- What the task asks: Restate the data exactly as given and keep the pictures out.

[Collected data]
<<<<
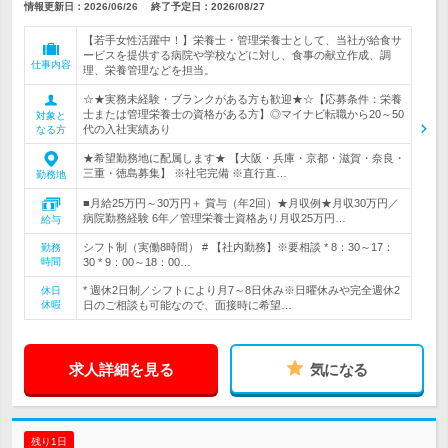
情報更新日：2026/06/26
終了予定日：
2026/08/27
【若手女性活躍中！】栄養士・管理栄養士として、当社が給食サ
ービスを提供する病院や学校などに対し、食事の献立作成、調
仕事内容
理、栄養管理などを担当。
☆★実務未経験・ブランクがある方も歓迎★☆【応募条件：栄養
士または管理栄養士の資格がある方】◎マイナビ転職から20～50
対象と
代の入社実績あり
なる方
★希望勤務地に配属します★ 【大阪・兵庫・京都・滋賀・奈良・
三重・徳島募集】 ※社宅完備 ※直行直…
勤務地
■月給25万円～30万円＋ 賞与（年2回）★月収例★月収30万円／
病院勤務経験 6年／管理栄養士資格あり月収25万円…
給与
シフト制（実働8時間） # 【社内勤務】※要相談 * 8：30～17：
勤務
時間
30 * 9：00～18：00…
* 週休2日制／シフトにより月7～8日休み※日曜休みや完全週休2
休日
休暇
日のご相談も可能なので、面接時に希望…
求人詳細を見る
気になる
残り1日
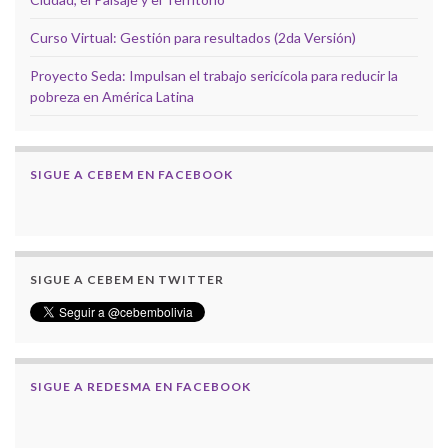
Curso Virtual: Gestión para resultados (2da Versión)
Proyecto Seda: Impulsan el trabajo sericícola para reducir la
pobreza en América Latina
SIGUE A CEBEM EN FACEBOOK
SIGUE A CEBEM EN TWITTER
SIGUE A REDESMA EN FACEBOOK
>>>>
- Output:
情報更新日：2026/06/26
終了予定日：
2026/08/27
【若手女性活躍中！】栄養士・管理栄養士として、当社が給食サ
ービスを提供する病院や学校などに対し、食事の献立作成、調
仕事内容
理、栄養管理などを担当。
☆★実務未経験・ブランクがある方も歓迎★☆【応募条件：栄養
士または管理栄養士の資格がある方】◎マイナビ転職から20～50
対象と
代の入社実績あり
なる方
★希望勤務地に配属します★ 【大阪・兵庫・京都・滋賀・奈良・
三重・徳島募集】 ※社宅完備 ※直行直…
勤務地
■月給25万円～30万円＋ 賞与（年2回）★月収例★月収30万円／
病院勤務経験 6年／管理栄養士資格あり月収25万円…
給与
シフト制（実働8時間） # 【社内勤務】※要相談 * 8：30～17：
勤務
時間
30 * 9：00～18：00…
* 週休2日制／シフトにより月7～8日休み※日曜休みや完全週休2
休日
休暇
日のご相談も可能なので、面接時に希望…
求人詳細を見る
気になる
残り1日
Curso Virtual: Gestión para resultados (2da Versión)
Proyecto Seda: Impulsan el trabajo sericícola para reducir la
pobreza en América Latina
SIGUE A CEBEM EN FACEBOOK
SIGUE A CEBEM EN TWITTER
SIGUE A REDESMA EN FACEBOOK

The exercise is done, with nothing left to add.